Words can bring people together or drive them apart.
Words can wound or empathize; they can build or destroy.
You are the only person responsible for your words, there is no way to pass the blame for things you say — or don’t say.
Knowing that, I kept these Anon quotes foremost in my mind, until they became unconscious habit.
Be quicker of mind than of tongue.
leads directly to the second
I am the master of my unspoken words and a slave to those that should have remained unspoken.
There is a third, that is far less eloquent, but sums things up nicely.
Be sure to start brain before putting mouth in gear.
Image credit: TRF_Mr_Hyde
Thursday, March 24th, 2016
What would you do?
You are driving down the road in your car on a wild, stormy night, when you pass by a bus stop and you see three people waiting for the bus:
1. An old lady who looks as if she is about to die.
2. An old friend who once saved your life.
3. The perfect partner you have been dreaming about.
Knowing that there can only be one passenger in your car, whom would you choose? (answer at the end of this post)
How carefully do you hire?
Your assets go home every evening…and your hiring mistakes re-appear every morning. –CNI Recruiting via KG (a quote, not a recommendation.)
Did you know…Apollo to the moon via the woman who wrote the code.
Code not only written by a woman, but written by hand. – Wikipedia via KG (can you write code, or anything else, by hand?)
Do you know the ins and outs of thin slicing? You should.
Within moments of meeting you, people decide all sorts of things about you, from status to intelligence to conscientiousness. Career experts say it takes just three seconds for someone to determine whether they like you and want to do business with you.

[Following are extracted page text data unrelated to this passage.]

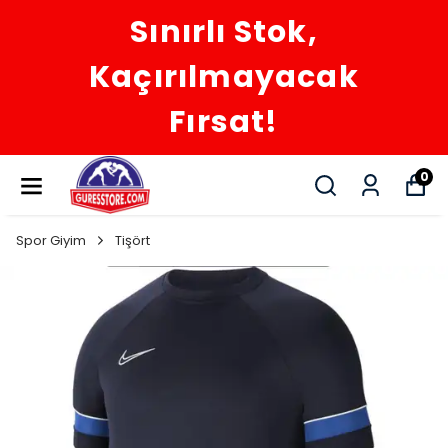
Sınırlı Stok,
Kaçırılmayacak
Fırsat!
0
Spor Giyim
Tişört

Magic Johnson, who is as successful in business as he was in basketball, offered some astute insights at the Upfront Summit.

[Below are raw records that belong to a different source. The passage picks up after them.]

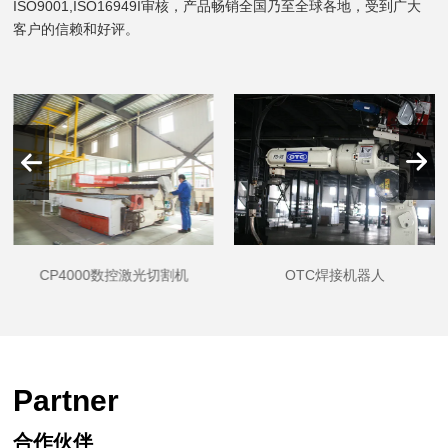
ISO9001,ISO16949I审核，产品畅销全国乃至全球各地，受到广大
客户的信赖和好评。
CP4000数控激光切割机
OTC焊接机器人
Partner
合作伙伴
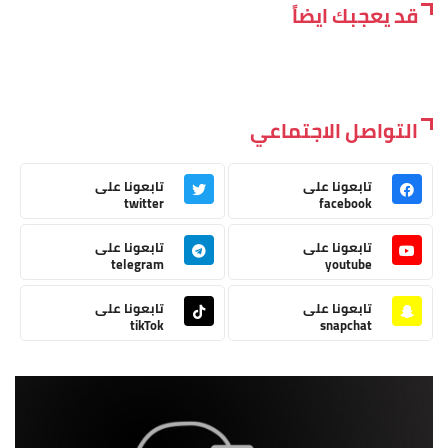
قد يعجبك ايضاً
التواصل الاجتماعي
تابعونا على
تابعونا على
twitter
facebook
تابعونا على
تابعونا على
telegram
youtube
تابعونا على
تابعونا على
tikTok
snapchat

“You have to look like America looks, and right now the tech space doesn’t look like America.” It’s not just about finding businesses that target minorities or underserved communities, but realizing that the demographic shift also means a shift in power.
And here’s the solution: The old lady of course! After helping the old lady into the car, you can give your keys to your friend, and wait with your perfect partner for the bus. –from Lateral Puzzles via the CBI Blog (more on CBI next Thursday)

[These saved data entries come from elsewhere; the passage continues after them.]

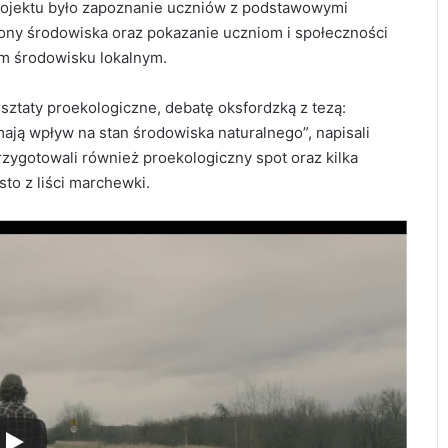
rojektu było zapoznanie uczniów z podstawowymi
rony środowiska oraz pokazanie uczniom i społeczności
im środowisku lokalnym.
sztaty proekologiczne, debatę oksfordzką z tezą:
ją wpływ na stan środowiska naturalnego”, napisali
rzygotowali również proekologiczny spot oraz kilka
sto z liści marchewki.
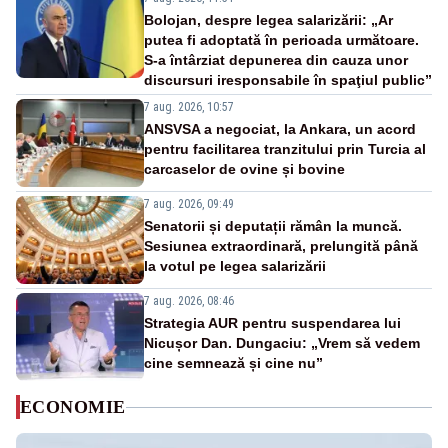
Bolojan, despre legea salarizării: „Ar
putea fi adoptată în perioada următoare.
S-a întârziat depunerea din cauza unor
discursuri iresponsabile în spaţiul public”
7 aug. 2026, 10:57
ANSVSA a negociat, la Ankara, un acord
pentru facilitarea tranzitului prin Turcia al
carcaselor de ovine și bovine
7 aug. 2026, 09:49
Senatorii și deputații rămân la muncă.
Sesiunea extraordinară, prelungită până
la votul pe legea salarizării
7 aug. 2026, 08:46
Strategia AUR pentru suspendarea lui
Nicușor Dan. Dungaciu: „Vrem să vedem
cine semnează și cine nu”
ECONOMIE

Monday, November 23rd, 2015
It’s amazing to me, but looking back over nearly a decade of writing I find posts that still impress, with information that is as useful now as when it was written. Golden Oldies is a collection of what I consider some of the best posts during that time. Read other Golden Oldies here
The Tao of Life
We learn through words and can often learn more by deconstructing them.
Just as one of the most critical managerial (human) actions is found in its own anagram the Tao of another is found within the word itself.
The word is LIFE.
The Tao of life is IF.
IF you think/say/do this instead of that the Tao changes.
The IF isn’t always conscious or obvious.
But it is there.
It’s up to you to choose consciously.
Flickr image credit: gfpeck
Wednesday, July 15th, 2015
Did you know that the US, UK and many other governments keep lists words claiming their usage may indicate a terrorist.
These trigger words were revealed back in 2013 as a way for enforcement agencies to deem someone a potential terrorist. The list is currently growing and, in fact, may top 40,000 words.
Knowing that, do you wonder whether the words you choose will be “noticed” and put you on a suspected terrorist list?
Emil Kozole did, so he decided to find out.
Created by a Slovenian artist, Project Seen is a typeface that automatically flags all the trigger words used by international law-enforcement agencies
Now you can download the font from Project Seen and stop wondering.
You will also find it amazing what words are considered a red flag.
Flickr image credit: jai Mansson
Sunday, January 27th, 2013
Words can provide encouragement and add value—or do the opposite. Listen carefully beyond the surface of a person’s words and you will know that person’s heart and even their soul.
There is no attribution, but every manager and thinking person knows the truth of this comment, “A word of encouragement during a failure is worth more than an hour of praise after success.”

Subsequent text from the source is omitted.